The first incision is along the right ventricle, allowing us to see inside the right side of the heart. The right ventricle can be identified by squeezing the heart, since the myocardium on the right side is much less rigid than that of the left ventricle. This incision allows us to see the tricuspid valve and the right ventricular outflow tract which includes the pulmonary valve.

The right ventricle has been cut open from the apex of the heart (at the bottom) towards the top. In this picture, the myocardium is being held back. My finger is stuck underneath one leaflet of the tricuspid valve, which leads to the pulmonary valve.

The tricuspid valve allows blood to flow from the right atrium (above) into the right ventricle when the heart is relaxed during diastole (di-a-stol-ee). When the heart begins to contract the heart enters a phase called systole (sis-toll-ee), and the atrium pushes blood into the ventricle. Then, the ventricle begins to contract and blood pressure inside the heart rises. When the ventricular pressure exceeds the pressure in the atrium, the tricuspid valve snaps shut. The valve itself consists of three leaflets that are attached to the myocardium directly at the top. At the bottom, long thin fibers of collagen (a connective tissue protein) called chordae tendinae connect the leaflets to specialized heart muscles called papillary muscles. The chordae tendinae keep the valve leaflets in the right position so that they can close properly during systole.
 

Behind the posterior leaflet of the tricuspid valve is the right ventricular outflow tract. This leads up to the pulmonary valve and pulmonary artery. When the ventricles contract, blood is forced along the outflow tract and through the pulmonary valve. Then the blood flows to the lungs where gas exchange takes place.

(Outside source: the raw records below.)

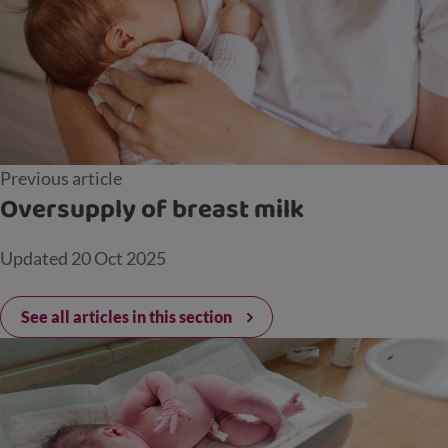
Previous article
Oversupply of breast milk
Updated
20 Oct 2025
See all articles in this section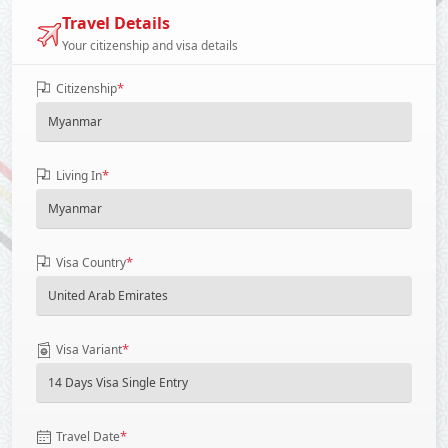
Travel Details
Your citizenship and visa details
*
Citizenship
*
Living In
*
Visa Country
*
Visa Variant
*
Travel Date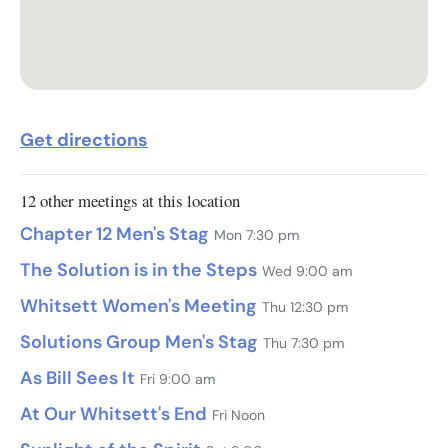
Get directions
12 other meetings at this location
Chapter 12 Men's Stag
Mon 7:30 pm
The Solution is in the Steps
Wed 9:00 am
Whitsett Women's Meeting
Thu 12:30 pm
Solutions Group Men's Stag
Thu 7:30 pm
As Bill Sees It
Fri 9:00 am
At Our Whitsett's End
Fri Noon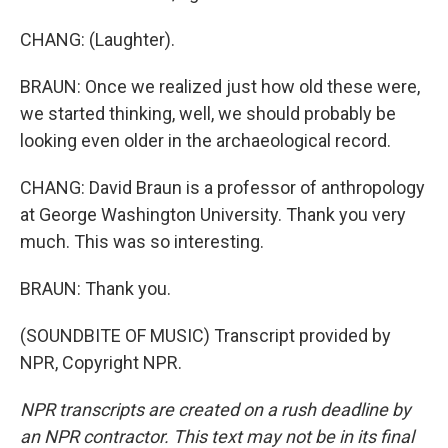
CHANG: (Laughter).
BRAUN: Once we realized just how old these were,
we started thinking, well, we should probably be
looking even older in the archaeological record.
CHANG: David Braun is a professor of anthropology
at George Washington University. Thank you very
much. This was so interesting.
BRAUN: Thank you.
(SOUNDBITE OF MUSIC) Transcript provided by
NPR, Copyright NPR.
NPR transcripts are created on a rush deadline by
an NPR contractor. This text may not be in its final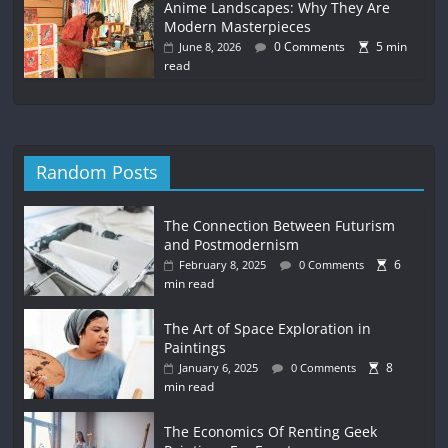
Anime Landscapes: Why They Are
Modern Masterpieces
0 Comments
5 min
June 8, 2026
read
Random Posts
The Connection Between Futurism
and Postmodernism
6
February 8, 2025
0 Comments
min read
The Art of Space Exploration in
Paintings
8
January 6, 2025
0 Comments
min read
The Economics Of Renting Geek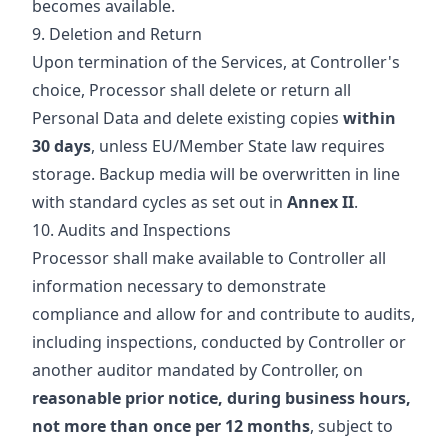
becomes available.
9. Deletion and Return
Upon termination of the Services, at Controller's
choice, Processor shall delete or return all
Personal Data and delete existing copies
within
30 days
, unless EU/Member State law requires
storage. Backup media will be overwritten in line
with standard cycles as set out in
Annex II
.
10. Audits and Inspections
Processor shall make available to Controller all
information necessary to demonstrate
compliance and allow for and contribute to audits,
including inspections, conducted by Controller or
another auditor mandated by Controller, on
reasonable prior notice, during business hours,
not more than once per 12 months
, subject to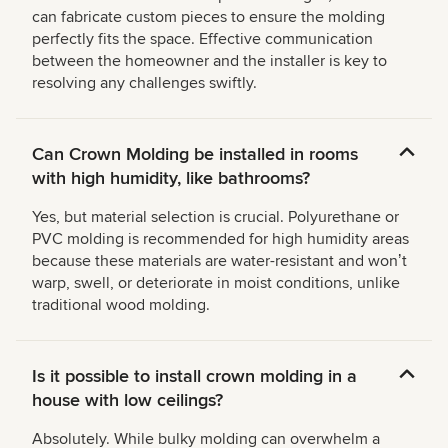
can fabricate custom pieces to ensure the molding
perfectly fits the space. Effective communication
between the homeowner and the installer is key to
resolving any challenges swiftly.
Can Crown Molding be installed in rooms
with high humidity, like bathrooms?
Yes, but material selection is crucial. Polyurethane or
PVC molding is recommended for high humidity areas
because these materials are water-resistant and wonʼt
warp, swell, or deteriorate in moist conditions, unlike
traditional wood molding.
Is it possible to install crown molding in a
house with low ceilings?
Absolutely. While bulky molding can overwhelm a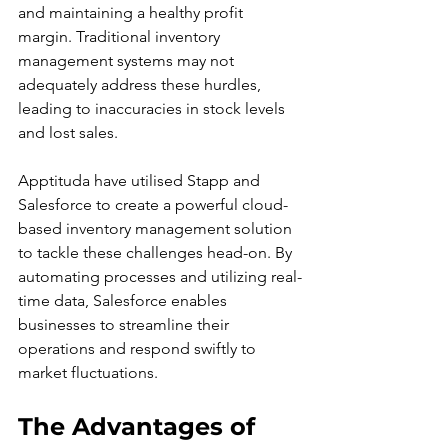
and maintaining a healthy profit 
margin. Traditional inventory 
management systems may not 
adequately address these hurdles, 
leading to inaccuracies in stock levels 
and lost sales.
Apptituda have utilised Stapp and 
Salesforce to create a powerful cloud-
based inventory management solution 
to tackle these challenges head-on. By 
automating processes and utilizing real-
time data, Salesforce enables 
businesses to streamline their 
operations and respond swiftly to 
market fluctuations.
The Advantages of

When the heart is contracting during systole, the pulmonary valve is open because the blood pushes the cusps out of the way. However, at the end of systole, the ventricles begin to relax and the intra-ventricular pressure drops. When the ventricular pressure drops to below the pulmonary artery pressure, the pulmonary valve closes and preventsback-flow (called regurgitation) of blood into the ventricle.
In the two top views, the valve has been cut away from the top of the right ventricle by an incision through
the myocardium below the valve. The valve consists of three cusps, which are thin flaps of connective tissue. Because of the shape of the cusps, the pulmonary valve is described as being semi-lunar. The cusps look like little sacs that are attached to the wall of the pulmonary artery.

The human heart is a four chambered pump, approximately the size of your two fists put together. It's located in the
middle of the chest, with the apex inclined slightly towards the left side. The heart is truly an incredible organ:

Total volume of blood pumped will be almost 200 million liters!
Normal pressures in the heart vary from 0 to 120 mm of mercury
During excercise, blood pressure commonly rises to 180 mm of mercury, this is equivalent to the pressure at the
bottom of a column of water 2.4 metres high.
All this and your heart weighs about a pound!

Deoxygenated blood returns from the superior and inferior branches of the vena cava (see Figure), and drains into
the right atrium which is normally at a very low pressure. During diastole, the relaxation phase of the cardiac cycle,
the pressure in the right ventricle drops to near zero. The pressure gradient formed between the right atrium and
ventricle, plus slight contraction by the atrium, causes blood to flow into the ventricle. As the ventricle fills, the
blood passes through the tricuspid valve, pushing its leaflets aside. As systole, the pumping phase, starts, the
ventricle starts to contract, increasing intraventricular pressure. This causes the leaflets of the tricuspid valve to
snap shut, and the cusps of the pulmonary valve to open. Blood then flows out of the ventricle through the
pulmonary artery and on to the lungs. As the ventricle relaxes, intraventricular pressure drops below the pressure
in the pulmonary artery, causing the pulmonary valve to close. In this way, blood returns from the body to the right
side of the heart and is pumped to the lungs for gas exchange.

The story on the left side of the heart is practically identical to the right, but the names change. Oxygenated blood
from the lungs arrives at the left atrium from the pulmonary vein. During diastole, blood flows through the mitral
valve into the left ventricle. As systole begins, intraventricular pressure rises, shutting the mitral valve and opening
the aortic valve. Blood flows out the aorta to feed the systemic circulation. As the ventricle again begins to relax,
the aortic valve snaps shut and the ventricle begins to fill.

While the basic geometry and function of the two sides of the heart are very similar, they have different jobs. The
right supplies blood only to the lungs, while the left must pump blood to the rest of the body. It is not surprising that
the left side of the heart must develop pressures ten times higher than those on the right side. This must certainly
contribute to the fact that heart valves on the left side of the heart are most often affected by disease.